## Task requirements
In your copy, the records appear word for word and the pictures do not appear at all.

## Data to process
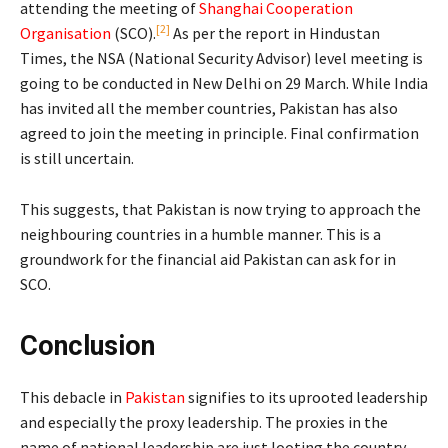
attending the meeting of
Shanghai Cooperation
[2]
Organisation
(SCO).
As per the report in Hindustan
Times, the NSA (National Security Advisor) level meeting is
going to be conducted in New Delhi on 29 March. While India
has invited all the member countries, Pakistan has also
agreed to join the meeting in principle. Final confirmation
is still uncertain.
This suggests, that Pakistan is now trying to approach the
neighbouring countries in a humble manner. This is a
groundwork for the financial aid Pakistan can ask for in
SCO.
Conclusion
This debacle in
Pakistan
signifies to its uprooted leadership
and especially the proxy leadership. The proxies in the
name of national leadership are just looting the country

## Expected answer
attending the meeting of
Shanghai Cooperation
[2]
Organisation
(SCO).
As per the report in Hindustan
Times, the NSA (National Security Advisor) level meeting is
going to be conducted in New Delhi on 29 March. While India
has invited all the member countries, Pakistan has also
agreed to join the meeting in principle. Final confirmation
is still uncertain.
This suggests, that Pakistan is now trying to approach the
neighbouring countries in a humble manner. This is a
groundwork for the financial aid Pakistan can ask for in
SCO.
Conclusion
This debacle in
Pakistan
signifies to its uprooted leadership
and especially the proxy leadership. The proxies in the
name of national leadership are just looting the country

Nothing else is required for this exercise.